まず読みやすくすること,それを配置と色の工夫でセンスが良いと言われる形に昇華すること。これがWebデザインを学ぶ最終目的になります。いくら色のセンスに優れていても,ページ全体の色を真っ白にして文字を薄い灰色にしてしまったらテキストは読みにくくて仕方ありません。それはデザインではないんです。さらに今後は高齢化も進みますからユニバーサル・デザインも意識する必要が出てきます。デザインというのは,根幹となる目的(この場合は読みやすさ)を確実に果たしたうえで,見た人を感嘆させていくものです。
面白いのは「テキストを読ませる」のが大命題であるのに,Webページは文字を読ませる専門家であるはずの新聞などとは大きく方向性を変えているという点でしょう。

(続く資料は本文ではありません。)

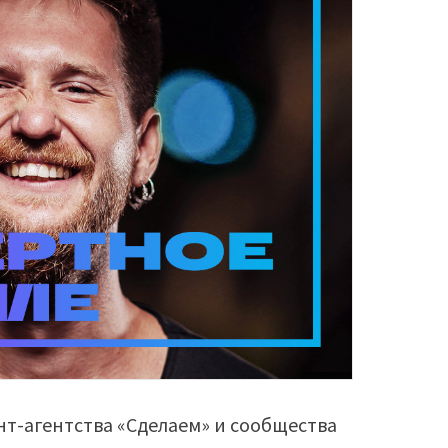
нт-агентства «Сделаем» и сообщества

新聞は今でこそ写真もカラーですが,もともとはすべてが白黒の世界です。現在の新聞を見ても,あちこちをカラフルに飾り立てて紙面を美しく見せようという方向には進んでいません。
これは雑誌も同様です。相も変わらず白い紙に黒いインクでテキストが印刷されているだけですね。しかしその新聞や雑誌を私たちは読みにくいと感じることはないわけです。新聞や雑誌は十分に読みやすい媒体です。つまりWebページの目的が「読みやすさ」にあるとしたら,私たちはまず新聞や雑誌の体裁を学ぶことから始めるのがいいわけです。

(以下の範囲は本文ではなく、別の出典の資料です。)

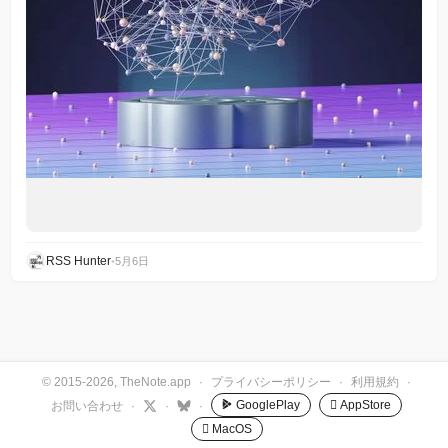
RSS Hunter
•
5月6日
© 2015-2026, TheNote.app
·
プライバシーポリシー
·
利用規約
·
GooglePlay
 AppStore
お問い合わせ
·
·
·
 MacOS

1995年から2000年あたり,いわゆる第一期のホームページ・ブームの時にWebデザイン論を語る本がたくさん出ました。そうした解説書では「紙媒体とWebは違うんだ。旧態然とした紙媒体の考え方はもう古い!」という論調のものが多くありました。私はこの考え方には同調できません。文章を読ませる専門家である新聞はWebよりも百年近く先行した歴史を持っていて,ほとんど形態が変わりません。新聞は数社がしのぎを削る世界でもあり,もしも読みにくいものだったとしたら,他社より優位に立つためにもどこかがすでに形を変えているはずです。新聞の読みやすさから学べることはWebページのデザインにも十分に当てはまるはずですし,またビジネス文書の体裁にも転用できるはずです。
だからといってWebページのデザイン・ベースとして新聞を模倣することから始めましょうねということでもないんですけどね。根幹である「読みやすさ」を念頭に置かない考え方は良くないということです。